- Theatrical release poster
- Directed by: David Leitch
- Written by: Mark Bianculli
- Produced by: Brian Grazer; Jeb Brody; Allan Mandelbaum; David Leitch; Kelly McCormick;
- Starring: Nicholas Hoult; Zoë Kravitz; Anna Sawai; Rhenzy Feliz; Pete Davidson; John C. Reilly;
- Cinematography: Jonathan Sela
- Edited by: Elisabet Ronaldsdottir
- Music by: Dominic Lewis
- Production companies: Metro-Goldwyn-Mayer; Imagine Entertainment; 87North Productions;
- Distributed by: Amazon MGM Studios (United States and Canada); Sony Pictures Releasing International (International);
- Release date: November 13, 2026;
- Running time: 122 minutes
- Country: United States
- Language: English

= How to Rob a Bank (2026 film) =

Upcoming film by David Leitch

How to Rob a Bank is an upcoming American action comedy heist film directed by David Leitch from a screenplay by Mark Bianculli. It stars Nicholas Hoult, Zoë Kravitz, Anna Sawai, Rhenzy Feliz, Pete Davidson, and John C. Reilly.

The film is scheduled to be released in the United States on November 13, 2026.

==Premise==
A crew of bank robbers have been using social media to document heists that they have pulled off, leading to pursuit from the police.

==Cast==
- Nicholas Hoult as Ryan
- Zoë Kravitz as Reagan Gardner
- Anna Sawai
- Rhenzy Feliz
- Pete Davidson as Vince
- John C. Reilly as Agent West
- Christian Slater as Walton
- Tati Gabrielle as Skyler

==Production==
Mark Bianculli wrote the script for a heist film and began developing it for several years with Imagine Entertainment. David Leitch was eventually attached to direct and produce from his production company 87North Productions when Amazon MGM Studios also joined the project. Nicholas Hoult was cast in the lead role in March 2025, with Anna Sawai added to the cast and Pete Davidson entering negotiations to join the following month. Davidson was confirmed to join in May, with Rhenzy Feliz and Zoë Kravitz joining the cast. John C. Reilly and Christian Slater joined the cast in June and July, respectively.

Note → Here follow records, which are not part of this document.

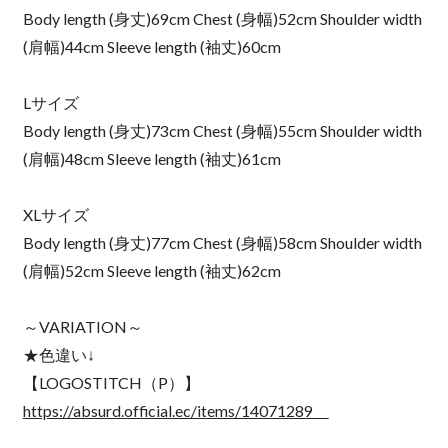
Body length (身丈)69cm Chest (身幅)52cm Shoulder width
(肩幅)44cm Sleeve length (袖丈)60cm
Lサイズ
Body length (身丈)73cm Chest (身幅)55cm Shoulder width
(肩幅)48cm Sleeve length (袖丈)61cm
XLサイズ
Body length (身丈)77cm Chest (身幅)58cm Shoulder width
(肩幅)52cm Sleeve length (袖丈)62cm
～VARIATION～
★色違い↓
【LOGOSTITCH（P）】
https://absurd.official.ec/items/14071289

Principal photography began in Pittsburgh in June 2025.

==Release==
How to Rob a Bank is scheduled to be released in the United States on November 13, 2026. It was originally scheduled to release on September 4, 2026, but was pushed back to its current date. It was also slated for a release in Japan on the same day, but on June 17, Sony Pictures announced that it was canceled.